What they make of the opportunity is up to them.
Anonymous
Anonymous wrote:They get paid by being able to attend college for free. They are lucky to have a "talent" that gets them in because they probably wouldn't be accepted otherwise.
What they make of the opportunity is up to them.


This simply isn’t true. The vast majority of college athletes don’t get scholarships- D3 has none, and even D1 has limited scholarships dollars, so most kids who do get a scholarship will get a few thousand bucks knocked off the cost of tuition. You see a few sports played by a couple dozen schools on TV. Those athletes represent the smallest, tiniest fraction of all college athletes.

Pay, don’t pay, give scholarships, don’t. Kids who love their sports and love to compete will still play in college, just like theater kids act in college, and musicians play in college, and newspaper kids write in college.
Anonymous
I’m not opposed to it necessarily but realistically the majority of athletes across all NCAA sports would get paid less than the value of a scholarship or nothing. Obviously I know many of them don’t even have any athletics scholarship money, but on the other hand those athletes wouldn’t be highly “paid” or paid at all in any market sense either. It does cost money for institutions to run many of these programs. Sometimes alumni endowments can help a lot if the program isn’t especially revenue generating. But it’s still not going to be realistic to run the program and also pay out salaries.

Even in non NCAA sports many professional/Olympic level athletes barely make money and it’s nothing like the NFL. Some are barely funded by sports specific funds or a combination of that and family contribution/savings. It seems pretty naive to think the NCAA will be any different because some schools make a lot of money off football.

On the other hand, you have (relatively few) athletes who are missing out on a lot of money and being exploited in the sense they’re making a lot of money for the institution that they will never see a cut of.

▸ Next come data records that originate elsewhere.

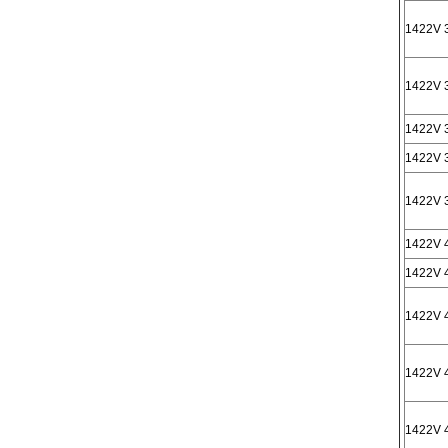
1422V 
1422V 
1422V 
1422V 
1422V 
1422V 
1422V 
1422V 
1422V 
1422V 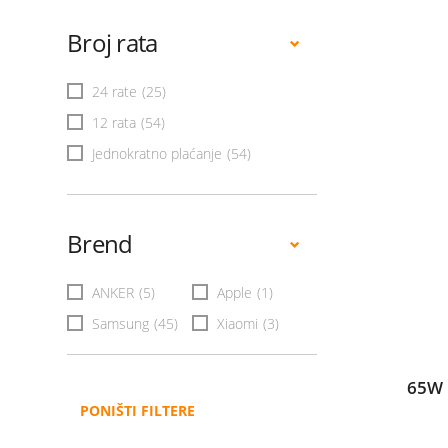
Broj rata
24 rate
(25)
12 rata
(54)
Jednokratno plaćanje
(54)
Brend
ANKER
(5)
Apple
(1)
Samsung
(45)
Xiaomi
(3)
65W 
PONIŠTI FILTERE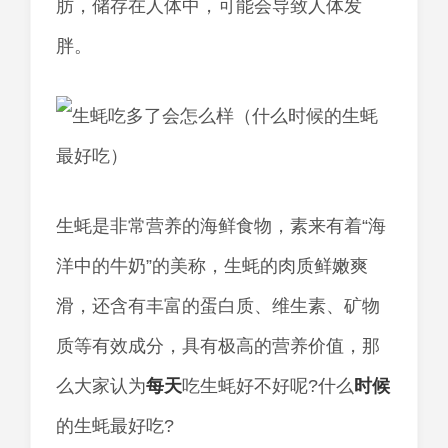
肪，储存在人体中，可能会导致人体发
胖。
生蚝是非常营养的海鲜食物，素来有着“海
洋中的牛奶”的美称，生蚝的肉质鲜嫩爽
滑，还含有丰富的蛋白质、维生素、矿物
质等有效成分，具有极高的营养价值，那
么大家认为
每天
吃生蚝好不好呢?什么
时候
的生蚝最好吃?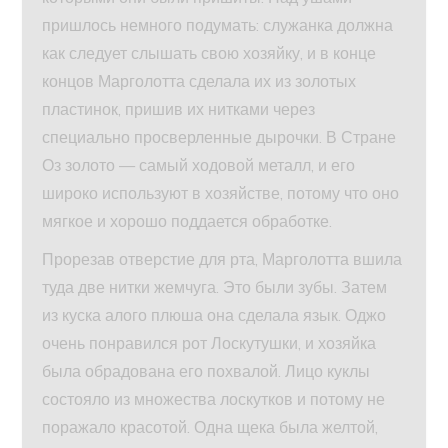
пришлось немного подумать: служанка должна
как следует слышать свою хозяйку, и в конце
концов Марголотта сделала их из золотых
пластинок, пришив их нитками через
специально просверленные дырочки. В Стране
Оз золото — самый ходовой металл, и его
широко используют в хозяйстве, потому что оно
мягкое и хорошо поддается обработке.
Прорезав отверстие для рта, Марголотта вшила
туда две нитки жемчуга. Это были зубы. Затем
из куска алого плюша она сделала язык. Оджо
очень понравился рот Лоскутушки, и хозяйка
была обрадована его похвалой. Лицо куклы
состояло из множества лоскутков и потому не
поражало красотой. Одна щека была желтой,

Even before the NIL changes I thought that athletes should at least be allowed to put brand deal money in some kind of trust until after their NCAA obligations. Maybe some kind of trust situation would work for revenue sharing as well. And you have to fulfill certain obligations and graduate to get the full amount. Not sure about the practicality of that in a legal sense but it’s my first thought.
Anonymous
If you’re not getting a scholarship, the. You are opting in to playing. You don’t have to play; it is your choice. You are clearly deriving a benefit if you chose to play a sport.

If you are getting scholarship money, you are being paid already.

Having said that, if scholarship athletes do end up getting paid, the slippery slope is all athletes become employees. Is that a good or bad thing? I see pro’s/con’s to it.
Anonymous
A lot of college athletes don’t get scholarships. I am totally fine with athletes being paid. I would prefer that than some of them being on food stamps.